I think it depends when you want to retire. I planned to retire early, so I chose to prioritize in this order:
1. Whatever it takes to get full employer match for any employer plans
2. If accessible to you, any tax deferred plans that you can access without penalty before 59.5; my employer offered a deferred comp plan that had penalty-free withdrawals at any age
3. Taxable portfolio
4. Other tax-deferred

By doing it this way, we have a taxable portfolio that is about 2/3 of our financial assets. This comes in handy to minimize taxes as most of our income from it will be preferenced (dividends and cap gains), and provides a lot of flexibility - no need to worry about Rule 72T for example.

However if you don’t intend to retire until after 59.5, maybe what others are saying about putting taxable dead last makes the most sense.
 
Thanks for all the inputs. MY situation is as below.

1) 35 .
2) No 401k.
3) No medical or life insurance
4) some emergency fund of 4k.
5) Make around 66k net in the bank as income .
6) Monthly expenses are around 3500$(including CC payments)
7) No home/mortgage
8) CC debt of close to 15k..

Sounds terrible right ? :D
 
Thanks for all the inputs. MY situation is as below.

1) 35 .
2) No 401k.
3) No medical or life insurance
4) some emergency fund of 4k.
5) Make around 66k net in the bank as income .
6) Monthly expenses are around 3500$(including CC payments)
7) No home/mortgage
8) CC debt of close to 15k..

Sounds terrible right ? :D

In your case I'd work on getting out of debt and upping the emergency fund. The rest can wait until you're done with those two.
 
Check this out. In the box titled The Boglehead Philosophy you'll find 10 short little videos that are just what you're looking for! https://www.bogleheads.org/wiki/Getting_started

Quote from the site, "Bogleheads® emphasize regular saving, broad diversification, and sticking to one's investment plan regardless of market conditions. We follow a small number of simple investment principles that have been shown over time to produce risk-adjusted returns far greater than those achieved by the average investor."

+1, it takes patience and long term thinking. Regardless of market conditions is not for the faint of heart. I suggest studying the long term DJI graph. You can google it. There were major panic moments in the history of investing. We kept sticking to the plan, with the help of Bob Brinker in the early days, who is a Boglehead. That's how we became Bogleheads and it worked for us.
 
Agree with Patrick.

Your priorities for this year are debt elimination and savings (emer fund) increase.

Your next priorities - perhaps at the same time. Find a better job? You have no health or life insurance and no 401k. Start looking, on the side. A position that gave you both of those, with a slightly lesser salary, may very well be worth it.

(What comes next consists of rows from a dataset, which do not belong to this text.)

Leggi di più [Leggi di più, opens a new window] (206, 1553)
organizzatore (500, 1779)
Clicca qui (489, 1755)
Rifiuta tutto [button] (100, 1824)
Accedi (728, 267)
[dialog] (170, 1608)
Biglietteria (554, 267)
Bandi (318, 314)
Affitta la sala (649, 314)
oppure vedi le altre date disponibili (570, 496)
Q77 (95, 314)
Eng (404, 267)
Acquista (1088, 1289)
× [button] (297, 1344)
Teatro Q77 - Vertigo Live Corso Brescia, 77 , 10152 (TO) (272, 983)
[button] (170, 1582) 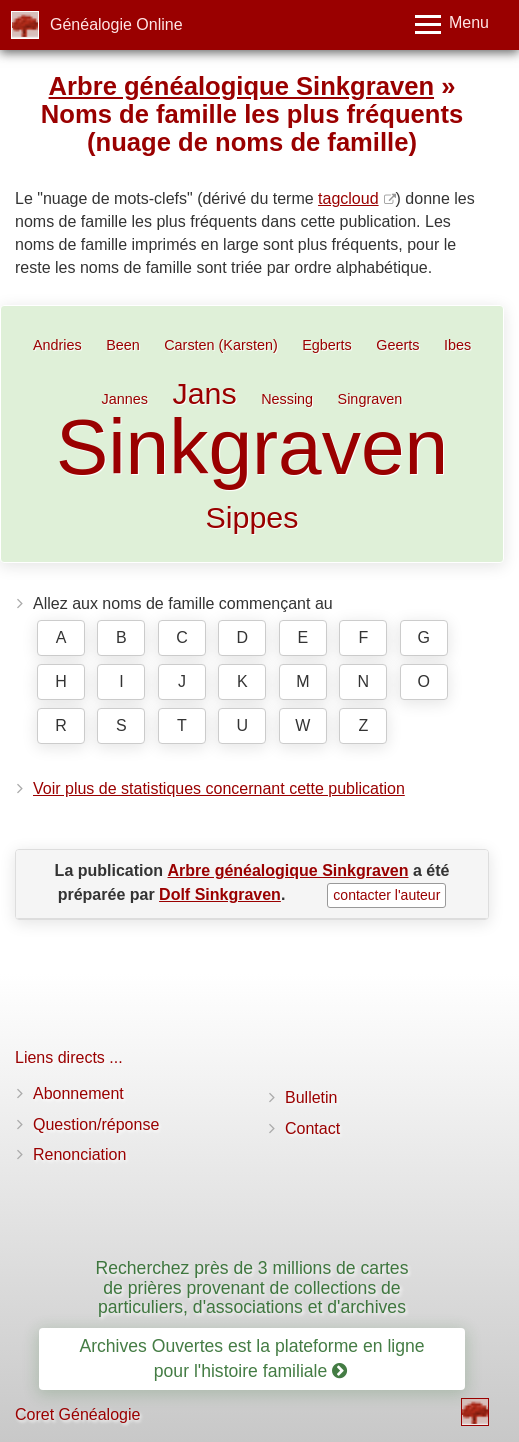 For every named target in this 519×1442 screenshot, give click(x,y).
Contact (312, 1128)
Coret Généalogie (77, 1414)
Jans (204, 393)
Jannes (125, 399)
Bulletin (311, 1097)
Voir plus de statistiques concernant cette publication (219, 788)
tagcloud (348, 198)
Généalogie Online (116, 24)
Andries (57, 345)
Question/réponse (96, 1124)
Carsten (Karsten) (221, 345)
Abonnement (78, 1093)
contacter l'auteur (386, 895)
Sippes (252, 517)
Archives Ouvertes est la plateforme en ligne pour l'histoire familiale (251, 1358)
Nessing (287, 399)
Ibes (457, 345)
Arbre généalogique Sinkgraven (241, 86)
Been (123, 345)
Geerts (397, 345)
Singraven (370, 399)
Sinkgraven (252, 447)
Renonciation (79, 1154)
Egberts (327, 345)
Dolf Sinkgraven (220, 894) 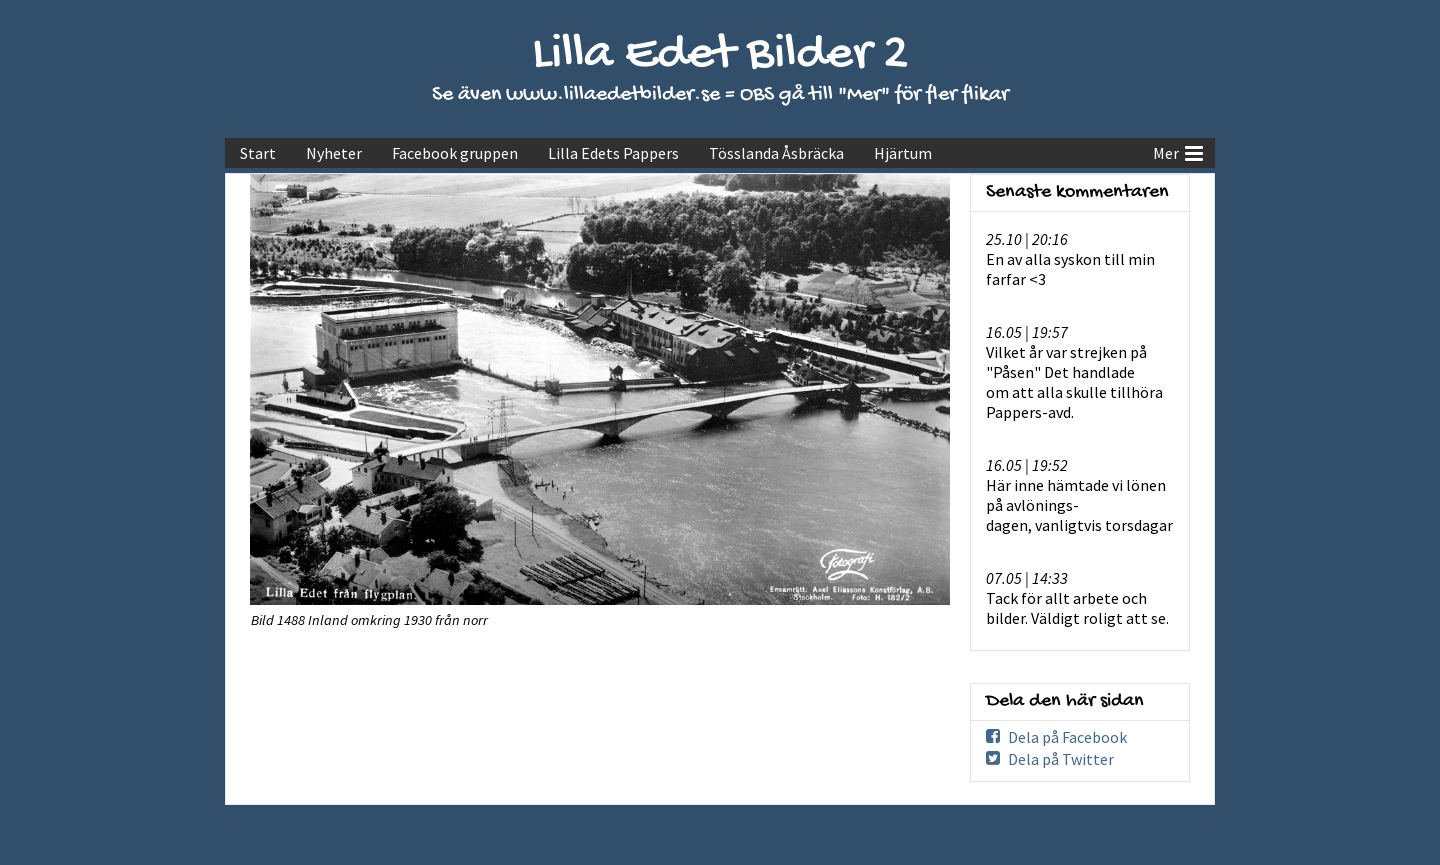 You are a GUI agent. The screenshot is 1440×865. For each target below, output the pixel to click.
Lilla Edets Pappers (613, 153)
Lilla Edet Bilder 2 (720, 55)
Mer (1178, 151)
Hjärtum (903, 153)
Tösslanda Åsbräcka (776, 153)
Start (258, 153)
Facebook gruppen (455, 153)
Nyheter (334, 153) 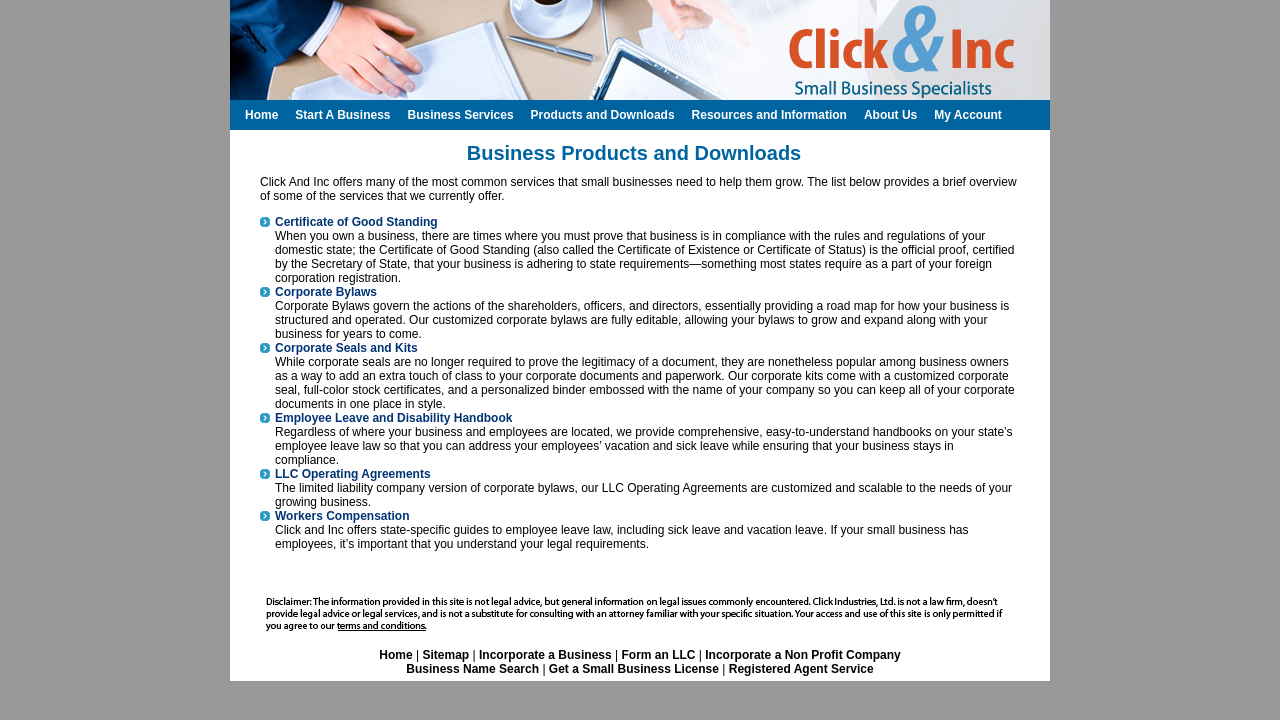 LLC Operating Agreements (353, 474)
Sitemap (445, 655)
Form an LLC (658, 655)
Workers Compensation (342, 516)
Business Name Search (472, 669)
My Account (968, 115)
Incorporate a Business (545, 655)
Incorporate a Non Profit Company (802, 655)
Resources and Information (769, 115)
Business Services (460, 115)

You cannot spend energy on money thinking about investing at this time. You have to get the basics down first.
 
What I do at 37 in order...
1. Pay bills that are interest bearing (mortgage)
2. Maintain Emergency fund of 3months mortgage expense
3. Max my 401k to $18,500
4. Max my Roth IRA $5,500
5. Contribute $1k to 529
6. Do roth conversions from IRA up to ~15-17% taxable
7. randomly put money into brokerage as I can afford (lately not much with daycare$$$)

Well said. I would add PAY DOWN/OFF debt between #3 and #4.